Apache Kafka + Vector Database + LLM = Real-Time GenAI

Generative AI (GenAI) enables advanced AI use cases and innovation but also changes how the enterprise architecture looks like. Large Language Models (LLM), Vector Databases, and Retrieval Augmentation Generation (RAG) require new data integration patterns. Data streaming with Apache Kafka and Apache Flink processes incoming data sets in real-time at scale, connects various platforms, and enables decoupled data products.

Generative AI (GenAI) enables advanced AI use cases and innovation but also changes how the enterprise architecture looks like. Large Language Models (LLM), Vector Databases, and Retrieval Augmentation Generation (RAG) require new data integration patterns and data engineering best practices. Data streaming with Apache Kafka and Apache Flink play a key role to ingest and curate incoming data sets in real-time at scale, connecting various databases and analytics platforms, and decouple independent business units and data products. This blog post explores possible architectures, examples, and trade-offs between event streaming and traditional request-response APIs and databases.

Use Cases for Apache Kafka and GenAI

Generative AI (GenAI) is the next-generation AI engine for natural language processing (NLP), image generation, code optimization, and other tasks.

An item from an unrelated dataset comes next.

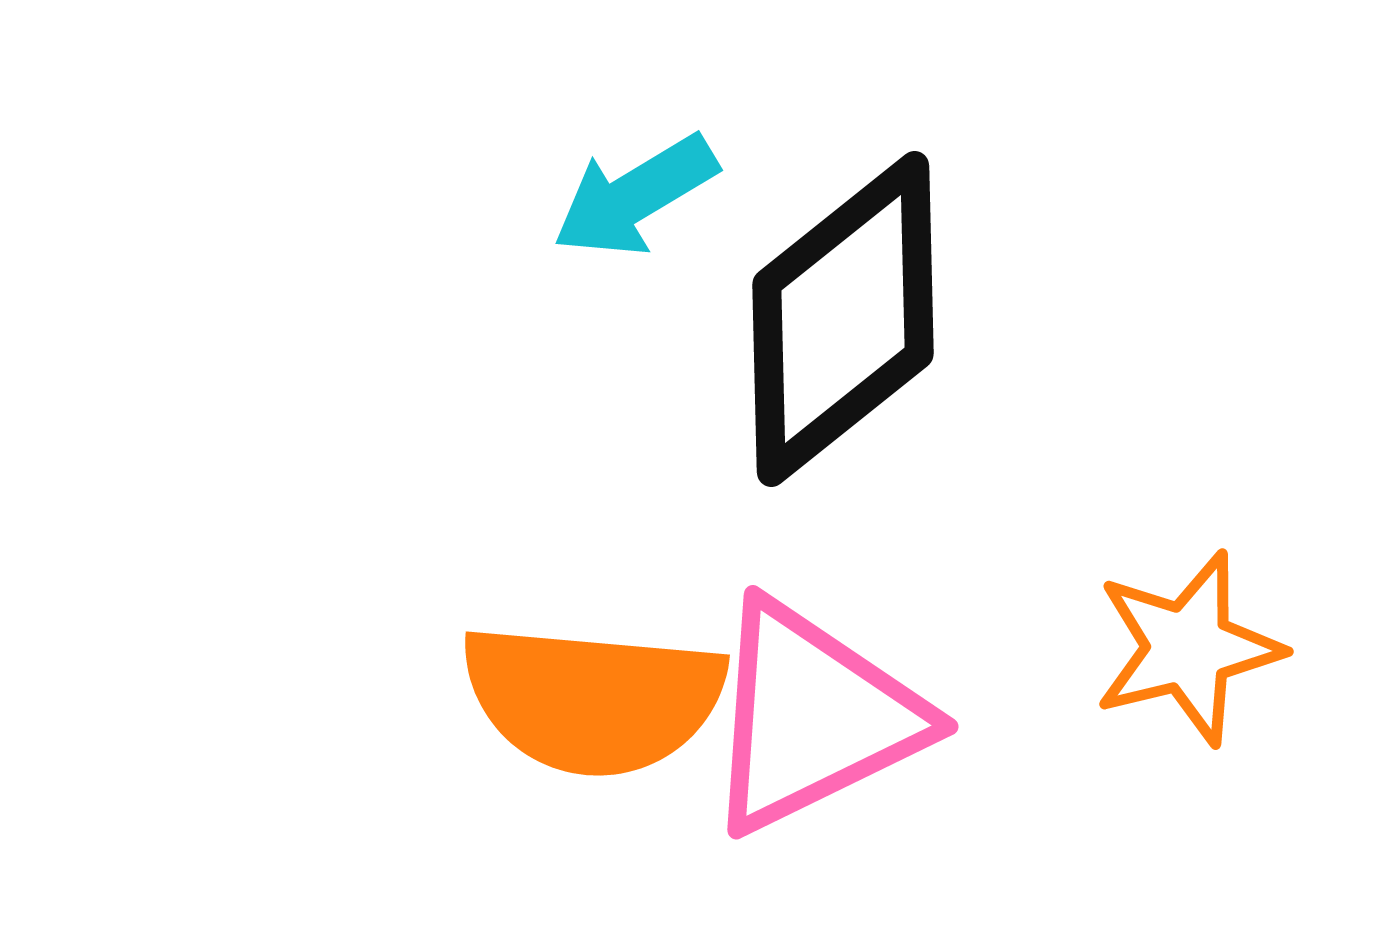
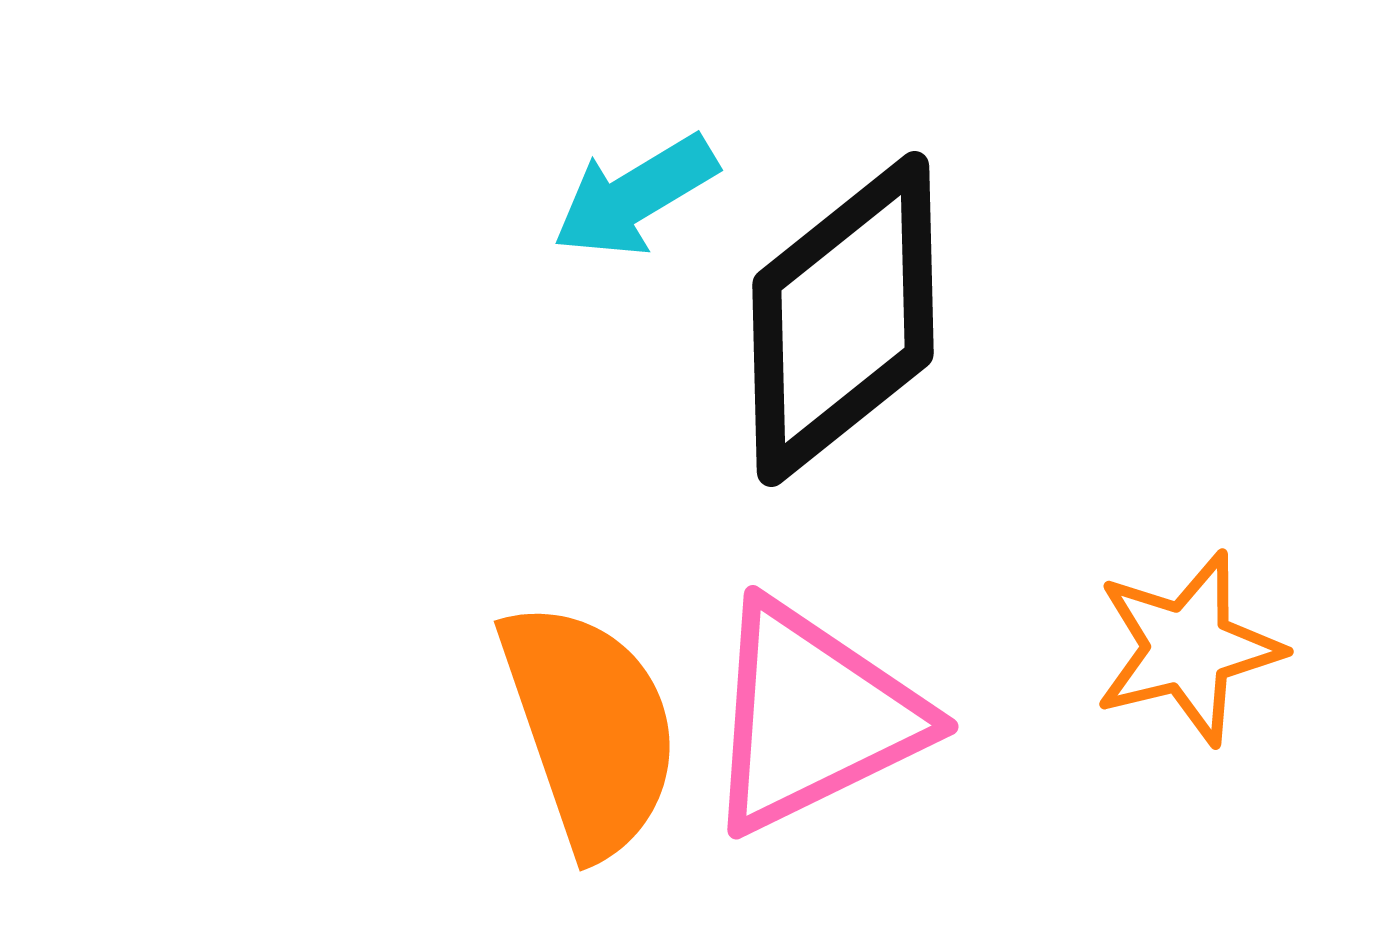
orange semicircle: moved 3 px left, 29 px down; rotated 114 degrees counterclockwise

It helps many projects in the real world for service desk automation, customer conversation with a chatbot, content moderation in social networks, and many other use cases.

Apache Kafka became the predominant orchestration layer in these machine learning platforms for integrating various data sources, processing at scale, and real-time model inference.

Data streaming with Kafka already powers many GenAI infrastructures and software products. Very different scenarios are possible:

  • Data streaming as data fabric for the entire machine learning infrastructure
  • Model scoring with stream processing for real-time predictions and generation of content
  • Generation of streaming data pipelines with input text, speech, or images
  • Real-time online training of large language models

I explored these use cases, including real-world examples like Expedia, BMW and Tinder, in the blog post “Apache Kafka as Mission Critical Data Fabric for GenAI“.

The following looks at a concrete architecture for the combination of large language models (LLM), retrieval augmented generation (RAG) with vector databases and semantic search, and data streaming with Apache Kafka and Flink.

Why Generative AI Differs from Traditional Machine Learning Architectures?

Machine Learning (ML) allows computers to find hidden insights without being programmed where to look. This is called model training, a batch process analyzing big data sets. The output is a binary file, the analytic model.

Applications apply these models to new incoming events to make predictions. This is called model scoring, and can happen in real time or batch by embedding the model into an application or by doing a request-response API call to a model server (that deployed the model).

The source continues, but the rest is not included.